Today my friend Josie and I went in search of Alvin Coffey‘s presence in Tehama County. I am working on a picture book biography of Coffey, an African American pioneer, and I wanted to see where he lived and where he is buried.

It was a beautiful day for a drive in the country. We drove along Paskenta Road, on the west side of Tehama County, until we came to Elder Creek. Alvin Coffey bought a farm here in 1872. He raised hay and turkeys, and a family of children, on the farm. It’s a lovely location — gently rolling land with a view of the Coast Range to the west and the foothills of the Cascades to the east. It’s summertime, so the grass is dry and the creek has barely any water in it, but in the spring I imagine the grass is lush, the flowers are blooming, and the creek is running with cold, clear water.

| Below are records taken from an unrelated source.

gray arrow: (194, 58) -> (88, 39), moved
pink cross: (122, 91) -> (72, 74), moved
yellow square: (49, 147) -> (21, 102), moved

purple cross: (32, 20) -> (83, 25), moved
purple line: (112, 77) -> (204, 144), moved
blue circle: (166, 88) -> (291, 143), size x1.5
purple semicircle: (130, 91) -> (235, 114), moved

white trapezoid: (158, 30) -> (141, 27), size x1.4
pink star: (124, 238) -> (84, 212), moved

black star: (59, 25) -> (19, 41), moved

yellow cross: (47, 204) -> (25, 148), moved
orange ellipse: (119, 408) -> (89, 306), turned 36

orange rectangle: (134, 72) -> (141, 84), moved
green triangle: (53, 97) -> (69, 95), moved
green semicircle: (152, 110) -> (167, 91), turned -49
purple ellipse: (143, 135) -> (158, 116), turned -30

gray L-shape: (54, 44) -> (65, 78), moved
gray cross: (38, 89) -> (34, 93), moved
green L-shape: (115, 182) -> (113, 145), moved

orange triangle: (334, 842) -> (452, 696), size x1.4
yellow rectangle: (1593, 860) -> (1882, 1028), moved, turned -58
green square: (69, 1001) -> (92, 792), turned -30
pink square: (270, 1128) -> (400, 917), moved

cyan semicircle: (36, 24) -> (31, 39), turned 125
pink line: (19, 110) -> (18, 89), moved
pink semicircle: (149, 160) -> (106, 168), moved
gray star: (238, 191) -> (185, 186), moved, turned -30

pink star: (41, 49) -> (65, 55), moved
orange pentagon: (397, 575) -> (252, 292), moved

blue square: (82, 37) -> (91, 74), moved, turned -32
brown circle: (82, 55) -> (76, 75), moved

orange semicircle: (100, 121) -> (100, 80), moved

Alvin Coffey farm, from Paskenta Road.

I don’t know who the land belongs to now — not the Coffey family — and there is a gate, so I couldn’t get any closer. The old farmhouse is gone, but I still would have liked to get a closer look.

Elder Creek

We then drove into Red Bluff, to the Oak Hills Cemetery. The manager, Leland Owens, was very helpful. He not only looked up the location of the Coffey graves for us, but he led us to them.

The Coffey plot at Oak Hill Cemetery, Red Bluff

The middle marker is Alvin’s. Jeannette Molson tells me that there used to be a headstone, but that is gone, and there is only a marble marker flush with the soil to mark Alvin’s grave. His wife’s grave is to the left and their son John W. to the right. In the second row are the graves of sons Stephen Ware Coffey and Charles Oliver Coffey, and Charles’s wife Jennie Elenora (Scott) Coffey.

His wife Mahala has a headstone, with her maiden name – Mahala Tindall — engraved across the top.

Other Coffey family members are buried in this cemetery, including the youngest daughter, Ora Fina Coffey Williams.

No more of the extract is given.